Jewdwine's first "concession to modernity," was a long leading review
of the "Art of Herbert Rankin." Herbert Rankin was so much amused with
it that it kept him quiet for at least three weeks in his playground
of _The Planet_. After such a handsome appreciation as that, he had to
wait a decent interval before "going for Jewdwine." When he remarked
to Rickman that it would have been more to the purpose if Jewdwine had
devoted his six columns to the Art of S.K.R., Rickman blushed and
turned his head away, as if Rankin had been guilty of some gross
indelicacy.
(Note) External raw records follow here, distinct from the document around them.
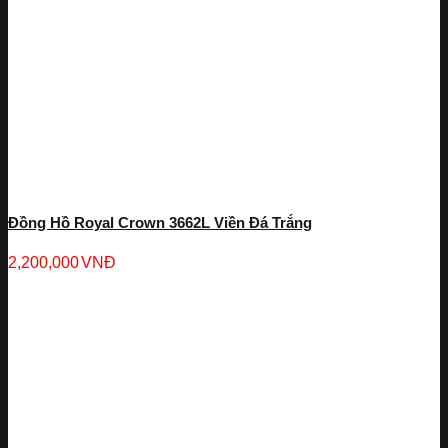
Đồng Hồ Royal Crown 3662L Viền Đá Trắng
2,200,000
VNĐ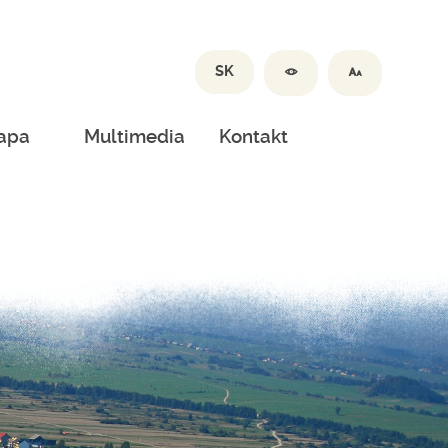
SK
apa
Multimedia
Kontakt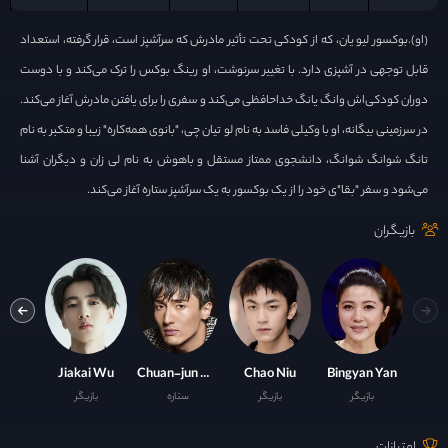
(او).بوکسور لیو یان، که از کودکی تحت تأثیر مادرش که سرآشپز است، قرار گرفته، استعداد
قابل توجهی در آشپزی دارد. با تغییر سرنوشت، او رینگ بوکس را ترک می‌کند و با دوست
دوران کودکی‌اش وانگ یانگ خداحافظی می‌کند و سفری را برای یافتن مادرش آغاز می‌کند.
در سرزمینی بیگانه، او با وکیلی فاسد به نام لو تیان چی، "بانوی همه‌کاره" زیبا و متکبر به نام
تانگ شوانگ شوانگ، دانشجوی ممتاز مستقل و باهوش به نام لی زان و دیگران آشنا
می‌شود و سفر "بقا"ی خود را از یک بوکسور به یک سرآشپز ستاره آغاز می‌کند.
بازیگران
 Dou
Jiakai Wu
Chuan-jun Wang
Chao Niu
Bingyan Yan
بازیگر
بازیگر
ستاره
بازیگر
ست
امتیازات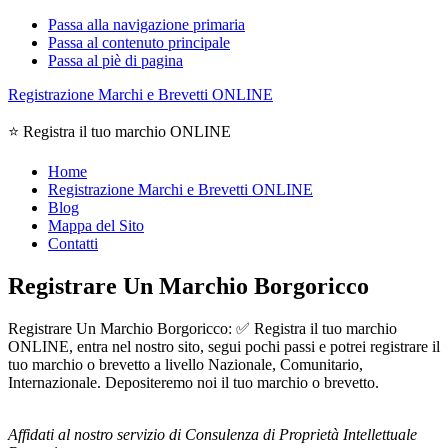
Passa alla navigazione primaria
Passa al contenuto principale
Passa al piè di pagina
Registrazione Marchi e Brevetti ONLINE
⭐ Registra il tuo marchio ONLINE
Home
Registrazione Marchi e Brevetti ONLINE
Blog
Mappa del Sito
Contatti
Registrare Un Marchio Borgoricco
Registrare Un Marchio Borgoricco: ✅ Registra il tuo marchio
ONLINE, entra nel nostro sito, segui pochi passi e potrei registrare il
tuo marchio o brevetto a livello Nazionale, Comunitario,
Internazionale. Depositeremo noi il tuo marchio o brevetto.
Affidati al nostro servizio di Consulenza di Proprietà Intellettuale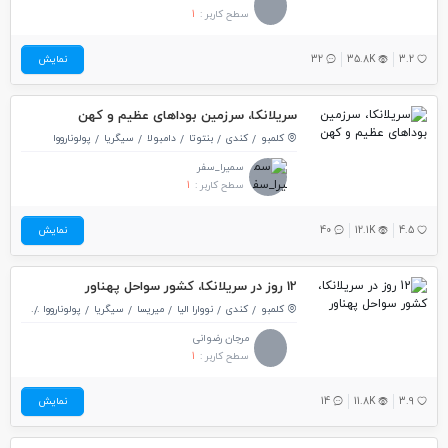
سطح کاربر :
1
3.2
35.8K
32
نمایش
سریلانکا، سرزمین بوداهای عظیم و کهن
کلمبو
کندی
بنتوتا
دامبولا
سیگریا
پولونارووا
سمیرا_سفر
سطح کاربر :
1
4.5
12.1K
40
نمایش
12 روز در سریلانکا، کشور سواحل پهناور
کلمبو
کندی
نووارا الیا
میریسا
سیگریا
پولونارووا
نگومبو
مرجان رضوانی
سطح کاربر :
1
3.9
11.8K
14
نمایش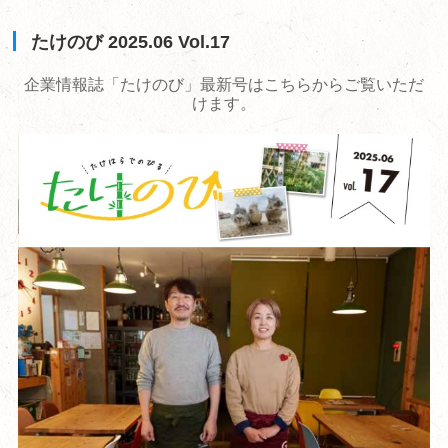
たけのび 2025.06 Vol.17
企業情報誌「たけのび」最新号はこちらからご覧いただ
けます。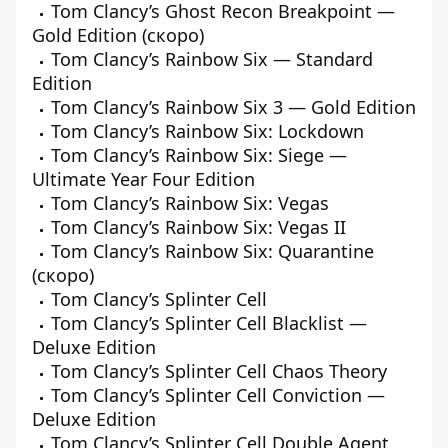
Tom Clancy’s Ghost Recon Breakpoint —
Gold Edition (скоро)
Tom Clancy’s Rainbow Six — Standard
Edition
Tom Clancy’s Rainbow Six 3 — Gold Edition
Tom Clancy’s Rainbow Six: Lockdown
Tom Clancy’s Rainbow Six: Siege —
Ultimate Year Four Edition
Tom Clancy’s Rainbow Six: Vegas
Tom Clancy’s Rainbow Six: Vegas II
Tom Clancy’s Rainbow Six: Quarantine
(скоро)
Tom Clancy’s Splinter Cell
Tom Clancy’s Splinter Cell Blacklist —
Deluxe Edition
Tom Clancy’s Splinter Cell Chaos Theory
Tom Clancy’s Splinter Cell Conviction —
Deluxe Edition
Tom Clancy’s Splinter Cell Double Agent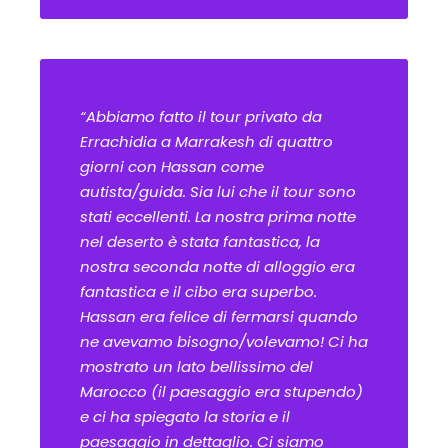
“Abbiamo fatto il tour privato da
Errachidia a Marrakesh di quattro
giorni con Hassan come
autista/guida. Sia lui che il tour sono
stati eccellenti. La nostra prima notte
nel deserto è stata fantastica, la
nostra seconda notte di alloggio era
fantastica e il cibo era superbo.
Hassan era felice di fermarsi quando
ne avevamo bisogno/volevamo! Ci ha
mostrato un lato bellissimo del
Marocco (il paesaggio era stupendo)
e ci ha spiegato la storia e il
paesaggio in dettaglio. Ci siamo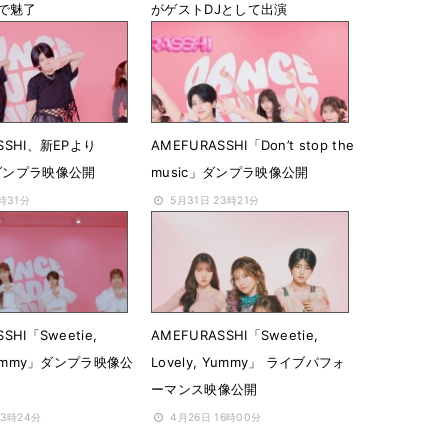
で魅了
がゲストDJとして出演
15時41分
8月7日 22時59分
SSHI、新EPより
AMEFURASSHI「Don’t stop the
」ダンプラ映像公開
music」ダンプラ映像公開
2時31分
5月31日 23時21分
SHI「Sweetie,
AMEFURASSHI「Sweetie,
 Yummy」ダンプラ映像公
Lovely, Yummy」 ライブパフォ
ーマンス映像公開
23時24分
4月26日 16時00分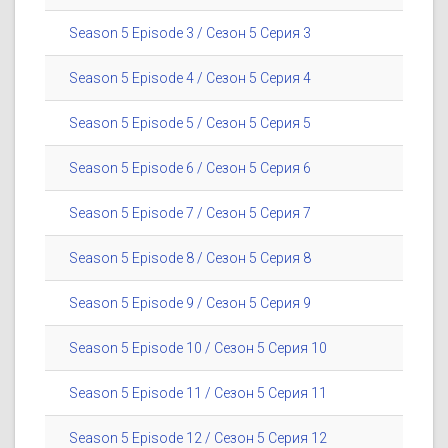
Season 5 Episode 3 / Сезон 5 Серия 3
Season 5 Episode 4 / Сезон 5 Серия 4
Season 5 Episode 5 / Сезон 5 Серия 5
Season 5 Episode 6 / Сезон 5 Серия 6
Season 5 Episode 7 / Сезон 5 Серия 7
Season 5 Episode 8 / Сезон 5 Серия 8
Season 5 Episode 9 / Сезон 5 Серия 9
Season 5 Episode 10 / Сезон 5 Серия 10
Season 5 Episode 11 / Сезон 5 Серия 11
Season 5 Episode 12 / Сезон 5 Серия 12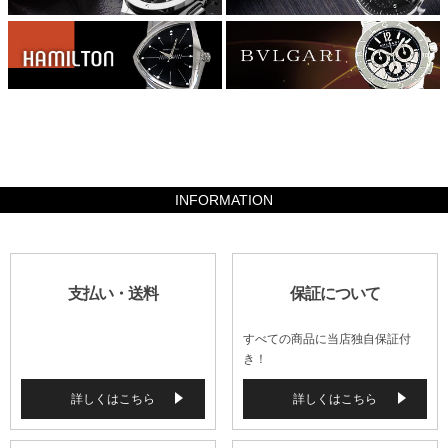
58800
INFORMATION
支払い・送料
保証について
すべての商品に当店独自保証付
き！
詳しくはこちら
詳しくはこちら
He was still virginally sensitive where Jewdwine was
concerned.
But, in a sense not intended by Rankin, Jewdwine was very much
occupied, not to say perturbed by the art of S.K.R. Not exactly to the
exclusion of every other interest; for Rickman, looking in on the
great editor one afternoon, found him almost enthusiastic over his
"last discovery." A new poet, according to Jewdwine, had arisen in the
person of an eminent Cabinet Minister, who in ninety-seven was
beguiling the tedium of office with a very pretty playing on the
pastoral pipe. Mr. Fulcher's _In Arcadia_ lay on the editorial table,
bound in white vellum, with the figure of the great God Pan
symbolizing Mr. Fulcher, on the cover. Jewdwine's attitude to Mr.
Fulcher was for Jewdwine humble, not to say reverent. He intimated to
Rickman that in Fulcher he had found what he had wanted.
Jewdwine in the early days of _Metropolis_ wore the hungry look of a
man who, having swallowed all his formulas, finds himself unnourished.